» **Collected data**
◇ ◇ ◇
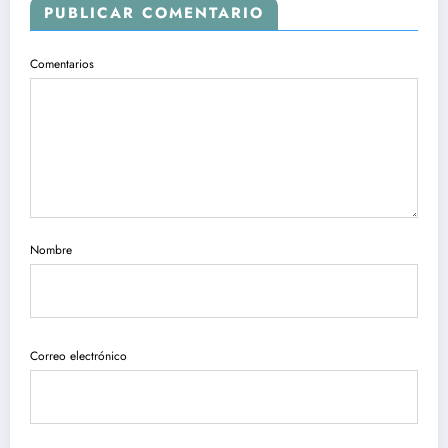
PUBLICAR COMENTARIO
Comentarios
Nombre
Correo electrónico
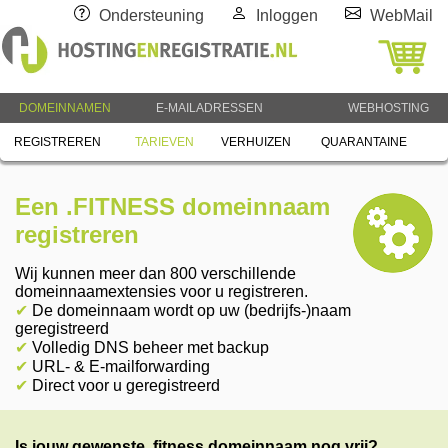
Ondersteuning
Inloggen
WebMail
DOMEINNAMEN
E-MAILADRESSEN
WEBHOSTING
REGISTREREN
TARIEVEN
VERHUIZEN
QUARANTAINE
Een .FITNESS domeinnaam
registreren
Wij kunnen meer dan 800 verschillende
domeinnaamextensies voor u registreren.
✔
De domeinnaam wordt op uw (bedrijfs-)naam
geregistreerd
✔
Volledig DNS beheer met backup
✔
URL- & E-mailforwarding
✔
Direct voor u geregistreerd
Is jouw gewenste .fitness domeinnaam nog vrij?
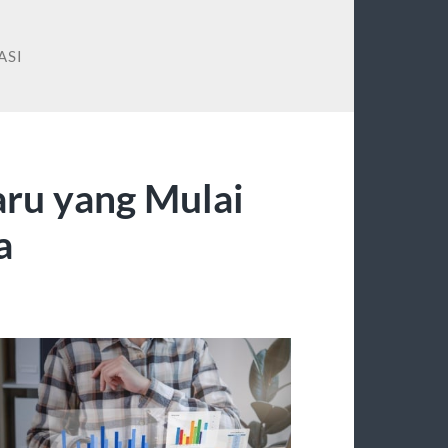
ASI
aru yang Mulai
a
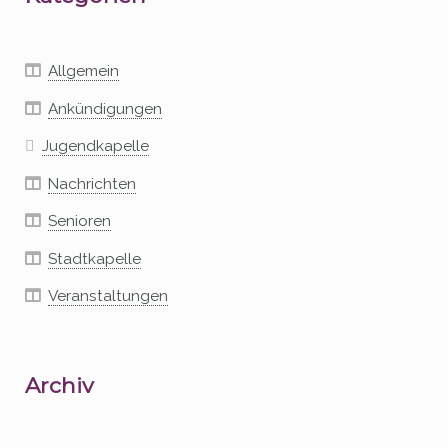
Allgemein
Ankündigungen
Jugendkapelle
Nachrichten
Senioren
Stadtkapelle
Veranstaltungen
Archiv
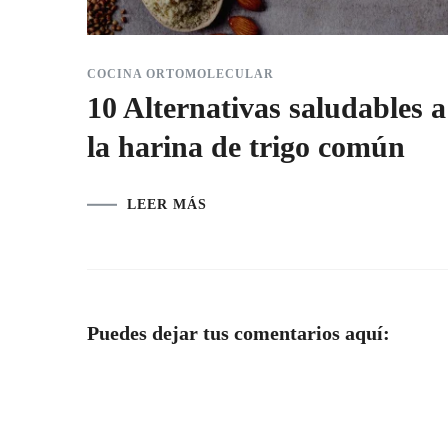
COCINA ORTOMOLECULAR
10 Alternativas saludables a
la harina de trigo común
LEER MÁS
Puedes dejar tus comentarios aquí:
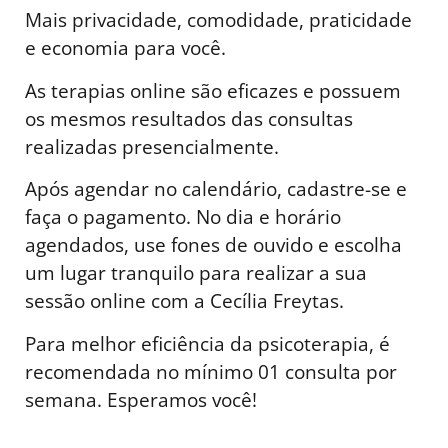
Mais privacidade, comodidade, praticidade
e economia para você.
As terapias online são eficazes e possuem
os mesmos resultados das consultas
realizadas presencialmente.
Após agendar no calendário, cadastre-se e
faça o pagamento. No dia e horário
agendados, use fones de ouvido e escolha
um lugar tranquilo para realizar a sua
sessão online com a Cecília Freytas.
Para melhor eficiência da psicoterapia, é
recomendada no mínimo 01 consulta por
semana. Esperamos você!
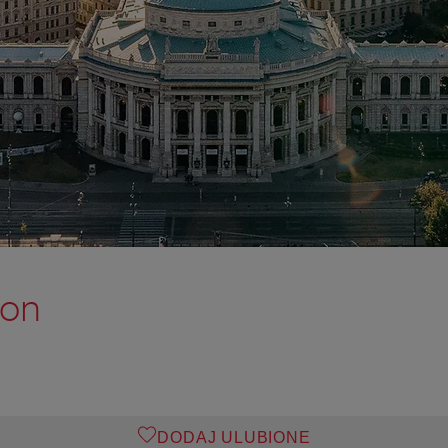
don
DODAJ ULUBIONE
◇ ◇ ◇
» **TASK PROMPT**
Repeat the records in full and exactly, leaving every picture out.

» **SOLVED PROBLEM**
PUBLICAR COMENTARIO
Comentarios
Nombre
Correo electrónico
Ondersteuning
Inloggen
WebMail
DOMEINNAMEN
E-MAILADRESSEN
WEBHOSTING
REGISTREREN
TARIEVEN
VERHUIZEN
QUARANTAINE
Een .FITNESS domeinnaam
registreren
Wij kunnen meer dan 800 verschillende
domeinnaamextensies voor u registreren.
✔
De domeinnaam wordt op uw (bedrijfs-)naam
geregistreerd
✔
Volledig DNS beheer met backup
✔
URL- & E-mailforwarding
✔
Direct voor u geregistreerd
Is jouw gewenste .fitness domeinnaam nog vrij?
ASI
aru yang Mulai
a
Allgemein
Ankündigungen
Jugendkapelle
Nachrichten
Senioren
Stadtkapelle
Veranstaltungen
Archiv
COCINA ORTOMOLECULAR
10 Alternativas saludables a
la harina de trigo común
LEER MÁS
Puedes dejar tus comentarios aquí:
Mais privacidade, comodidade, praticidade
e economia para você.
As terapias online são eficazes e possuem
os mesmos resultados das consultas
realizadas presencialmente.
Após agendar no calendário, cadastre-se e
faça o pagamento. No dia e horário
agendados, use fones de ouvido e escolha
um lugar tranquilo para realizar a sua
sessão online com a Cecília Freytas.
Para melhor eficiência da psicoterapia, é
recomendada no mínimo 01 consulta por
semana. Esperamos você!
don
DODAJ ULUBIONE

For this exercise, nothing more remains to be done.